Engineers at MIT have developed a new technique to gauge bacteria’s ability to produce electricity. Common bacteria, like E Coli, produce electricity by generating electrons within their cells. This new technique will allow them to find the strains of bacteria that produce electricity most effectively, and perhaps leverage them for powering fuel cells. Future plans, with funding from the Office of Naval Research, include the creation of living electronics, with features such as replication, self-repair and biosensing.
Last Thursday, weblog *Patently Apple* reported that the USPTO has just publicly released an Apple patent related to having iDevices integrated with poisonous gas detectors. Devices like iPhone and Apple Watch could be outfitted to alert users that they are in an environment containing Carbon Monoxide and other dangerous gasses. As this is just a patent, there is no update on when it may be implemented and released.
The UK Government has allocated 26M GBPs to invest in micro robots that repair the city’s vast underground pipe network, in order to cut down on the disruption caused by over 1.5M road excavations that take place each year.
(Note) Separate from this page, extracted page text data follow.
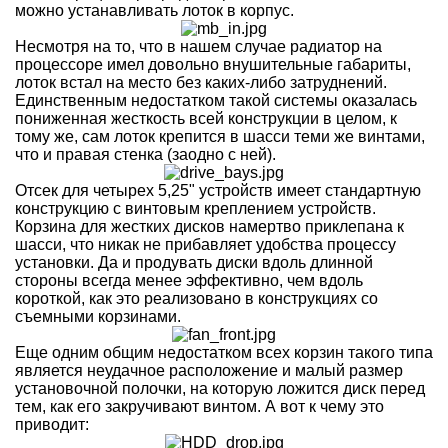
можно устанавливать лоток в корпус.
Несмотря на то, что в нашем случае радиатор на
процессоре имел довольно внушительные габариты,
лоток встал на место без каких-либо затруднений.
Единственным недостатком такой системы оказалась
пониженная жесткость всей конструкции в целом, к
тому же, сам лоток крепится в шасси теми же винтами,
что и правая стенка (заодно с ней).
Отсек для четырех 5,25" устройств имеет стандартную
конструкцию с винтовым креплением устройств.
Корзина для жестких дисков намертво приклепана к
шасси, что никак не прибавляет удобства процессу
установки. Да и продувать диски вдоль длинной
стороны всегда менее эффективно, чем вдоль
короткой, как это реализовано в конструкциях со
съемными корзинами.
Еще одним общим недостатком всех корзин такого типа
является неудачное расположение и малый размер
установочной полочки, на которую ложится диск перед
тем, как его закручивают винтом. А вот к чему это
приводит:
The 1-cm long robots, of both flying and underwater varieties, will search out and mend cracks in the pipes.
Recently in December, Deep Mind’s AlphaStar program has mastered StarCraft II – beating the top 2 human players in 10 out of 11 matches. To learn the massively complex game, AlphaStar generated simulated players from professional human games and was allowed to analyze them for one week, during which it played the equivalent of 200 years worth of StarCraft II. AI has cracked Atari games, Mario, Dota II and obviously Chess and Go, but this is the first breakthrough in with a real-time strategy game of this complexity.
Researchers at Boston University have developed a new technique that will allow cameras to “see” around corners. The technique, dubbed computational periscopy works by analyzing shadows cast on a wall and reconstructing the original image that would be casting the shadow. What makes the technology particularly compelling – and scary – is that it is completely algorithmic and does not rely on any new camera hardware, so any digital camera or smarthphone may be able to perform the technique soon.